Studying fires since 1995, Dominique Bachelet, a professor and senior researcher at Oregon State University specializing in climate change and dynamic fire modeling, told ThinkProgress via email, “From day one we have always said there will be more fires in the future.”

Meanwhile in Europe — which has also been suffering a severe heatwave — wildfires near Athens, Greece have killed at least 76 people. As the New York Times reported Tuesday, the fast-moving fires have forced “thousands of tourists and residents to flee in cars and buses, on foot, aboard boats and on makeshift rafts. In desperation, some people plunged into the Aegean waters and tried to swim to safety.”

In a televised address declaring three days of national mourning, Prime Minister Alexis Tsipras said, “Greece is going through an unspeakable tragedy.”

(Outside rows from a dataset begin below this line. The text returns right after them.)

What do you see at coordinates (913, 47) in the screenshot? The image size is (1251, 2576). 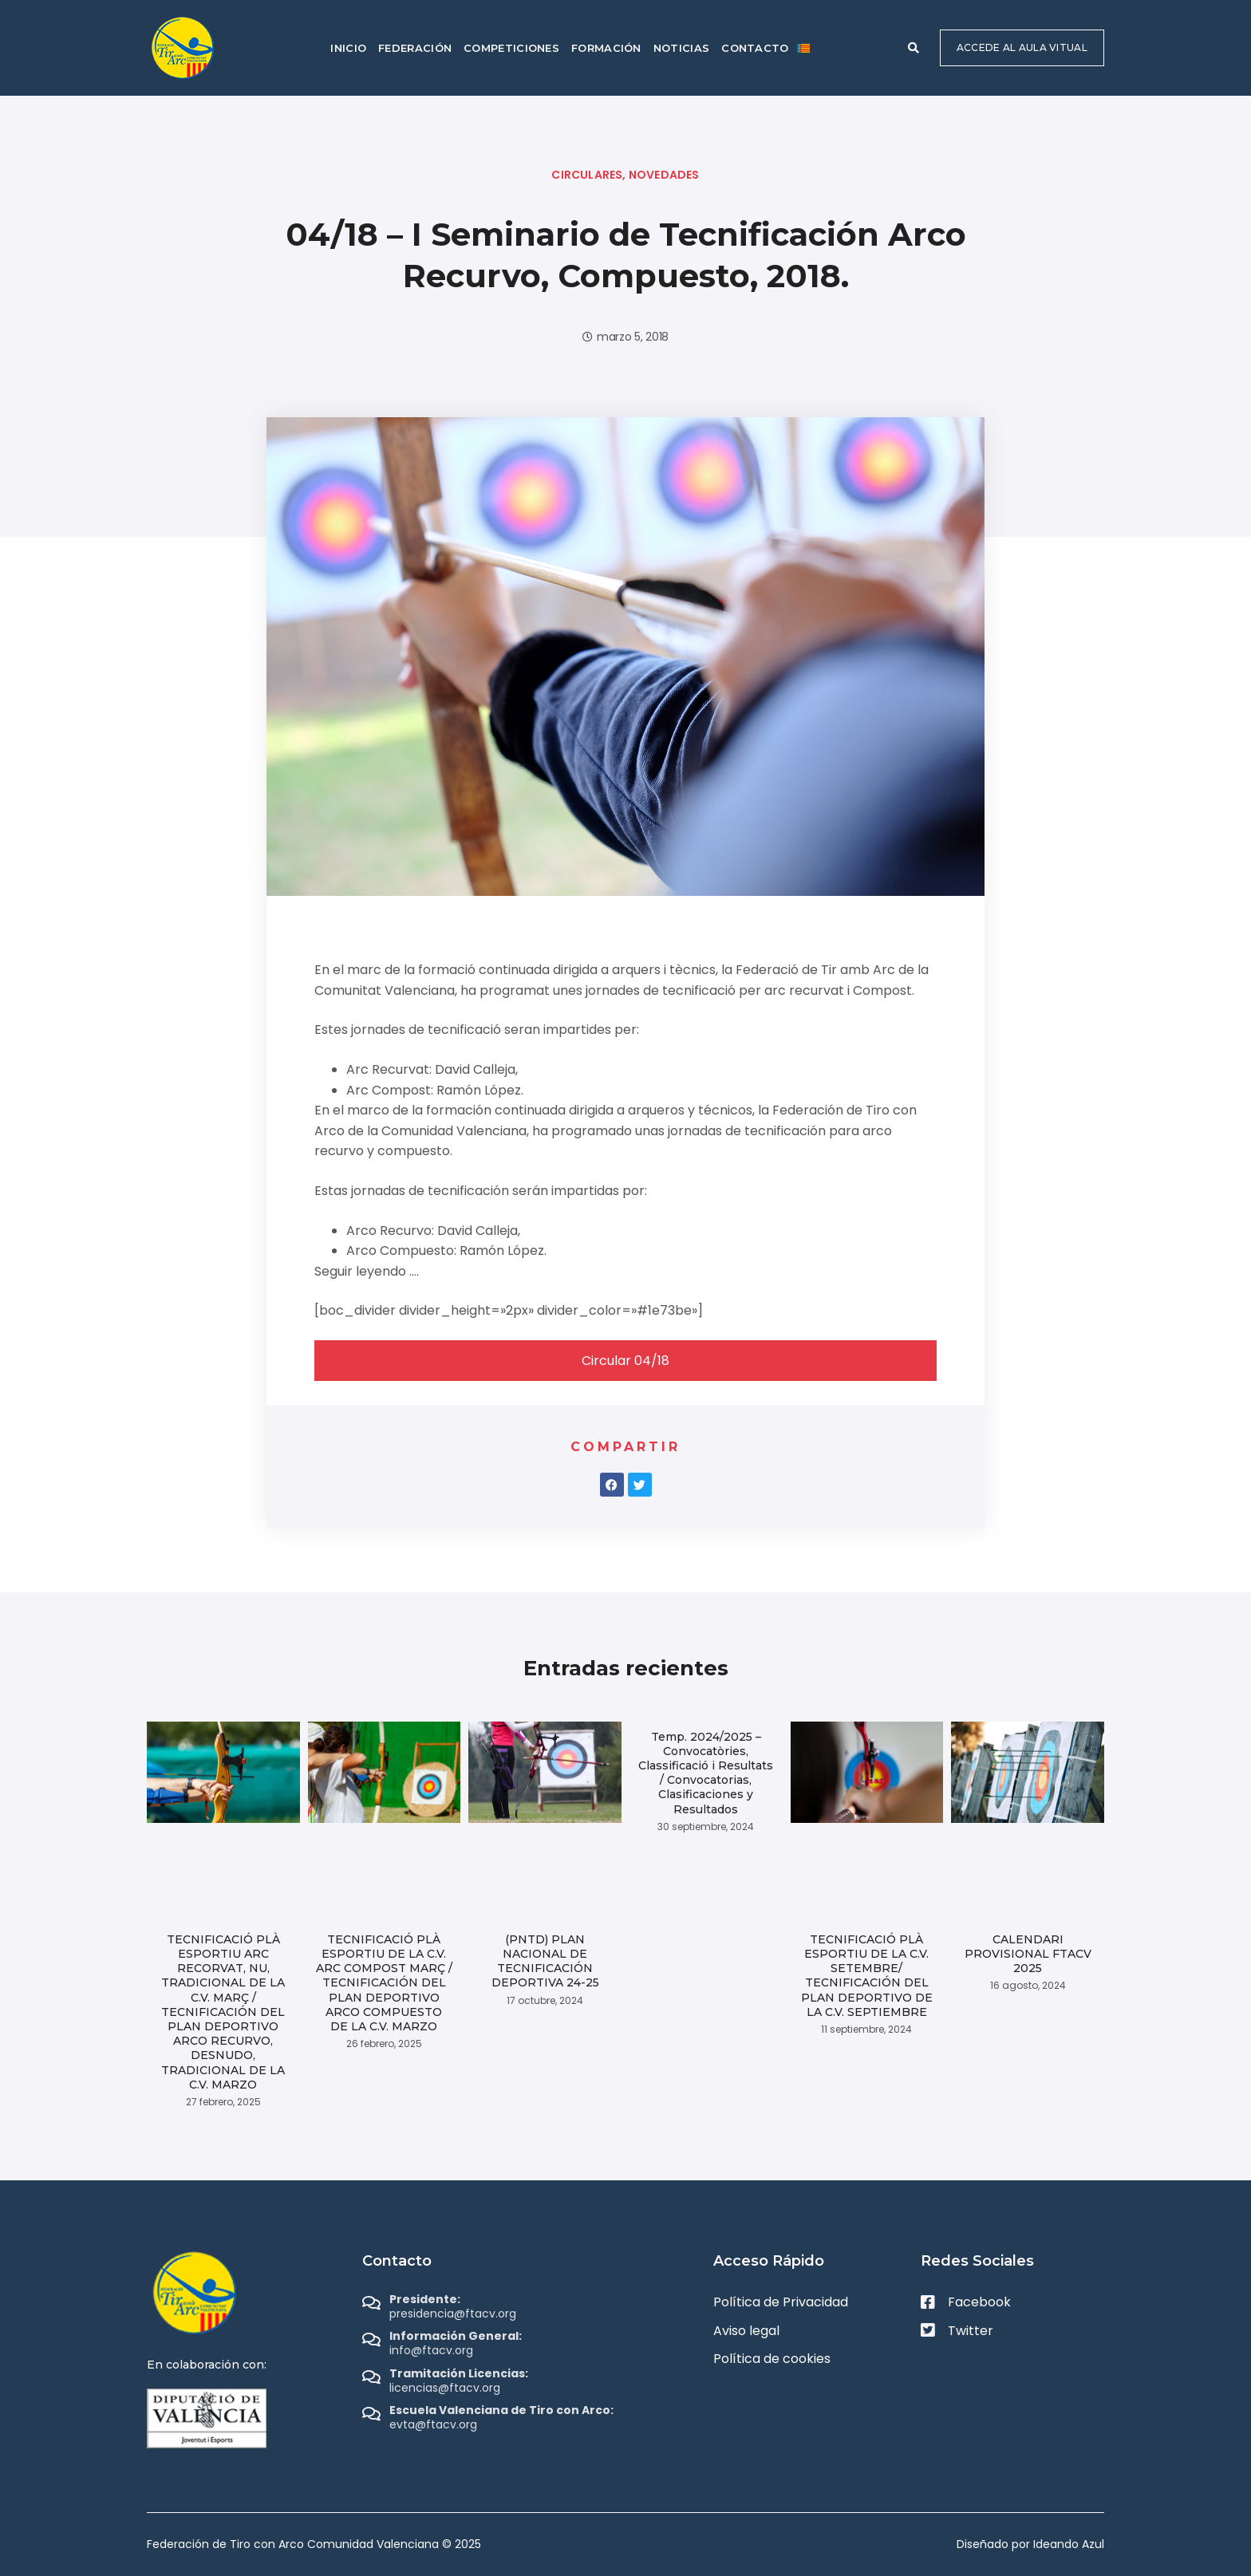 I see `[button]` at bounding box center [913, 47].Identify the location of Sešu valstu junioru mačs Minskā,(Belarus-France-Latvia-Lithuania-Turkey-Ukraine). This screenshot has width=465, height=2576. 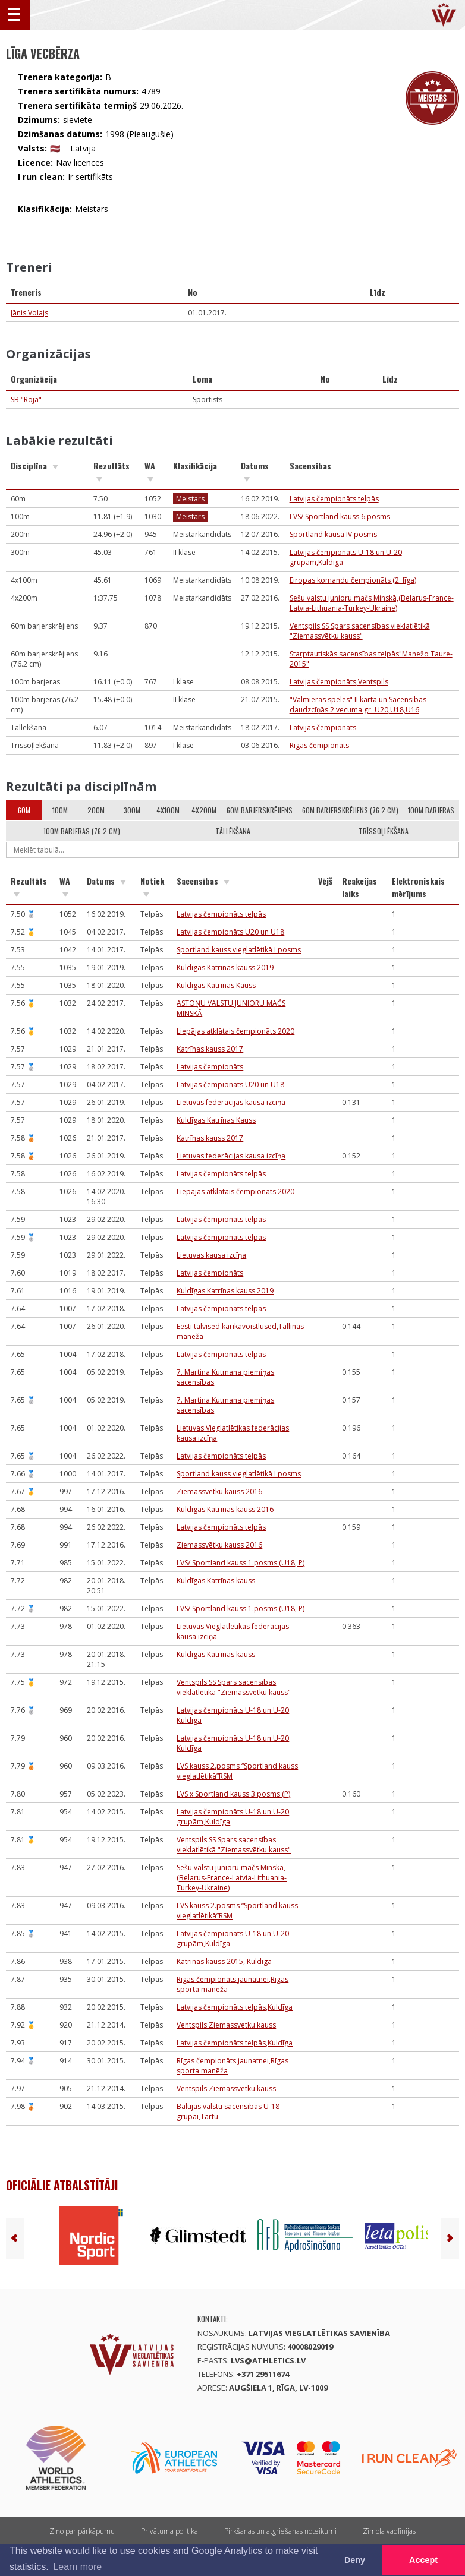
(372, 603).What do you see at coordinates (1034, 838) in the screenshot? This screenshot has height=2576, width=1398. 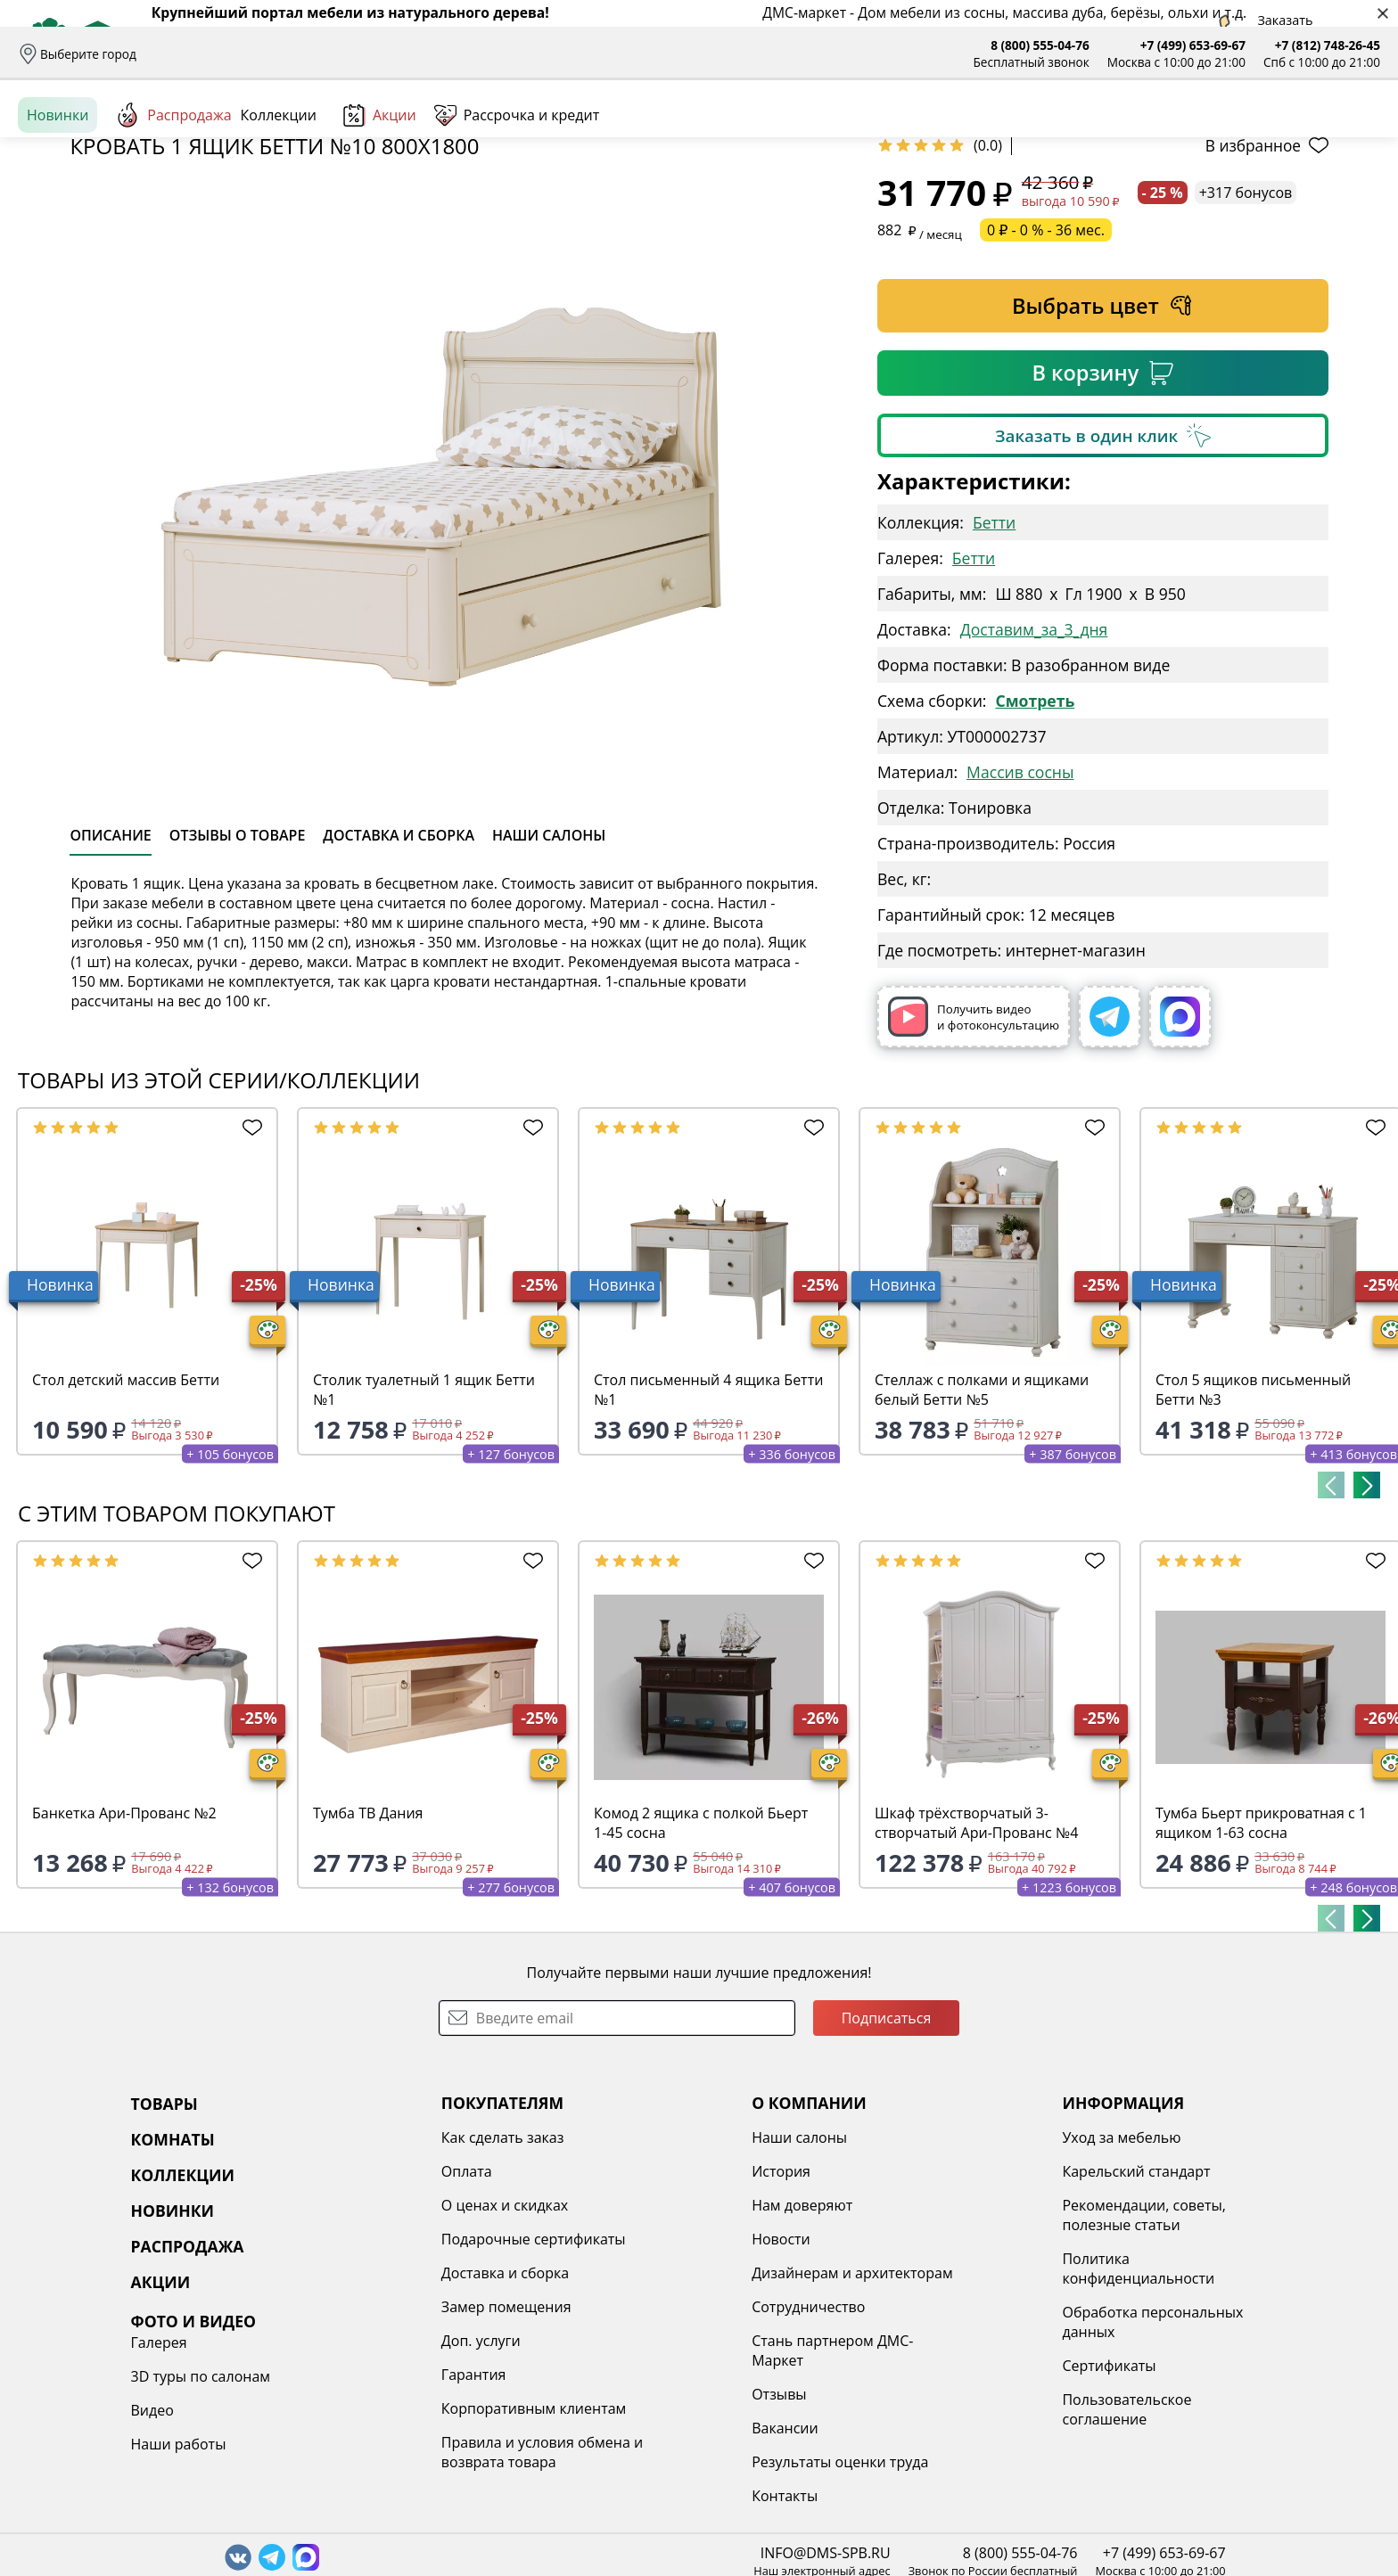 I see `Смотреть` at bounding box center [1034, 838].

And in Sweden, fires have been burning inside the Arctic Circle. These are reportedly the worst fires the country has seen in decades. As of July 19, there were more than 40 fires in the country and the government had called for international assistance — firefighting planes and helicopters came from Norway and Italy, areas that have also been battling wildfires.

The fires in California, Greece and Sweden are so large they can be seen from space. Including at night.

All of these wildfires come as the world is experiencing ongoing record-breaking temperatures and increased greenhouse gas emissions.


As science has shown, climate change is driving more extreme heat and drought — factors that make wildfires more frequent and severe. And while any single event can’t be attributed to climate change alone, the pattern of intense, destructive wildfires that we’re seeing are consistent with what scientists say can be expected from climate change.

There are a lot of factors at play, however, as Bachelet explained. This includes the amount of fuel available for the fire, how thin the forest canopy is (a dense canopy helps keep in moisture), and how temperatures affect plants’ ability to absorb and retain available moisture.

It’s also worth noting, Bachelet said, that expanding urban and agricultural areas is leading to fewer fires overall, globally. But she added that “we live in a privileged country where we have a lot of wildlands still and of course Canada and Russia have huge areas of forests, far from human infrastructure, that will be at risk.”

She also recently helped review a paper which found that “megafires will happen, not if but when,” she said. “Makes sense, it gets hotter, fuels dry up, all it needs is an ignition source and there is often a person ready to provide.”

In Greece, the government suspects arson may have played a role in sparking the fires, but intense heat and dry conditions also help create more intense blazes — dried out shrubs and trees ignite more easily. Combined with those conditions are strong winds that have caused the fires to spread rapidly.

As Park Williams, a bioclimatologist at Columbia University’s Lamont-Doherty Earth Observatory, previously said, “Climate is really running the show in terms of what burns. We should be getting ready for bigger fire years than those familiar to previous generations.”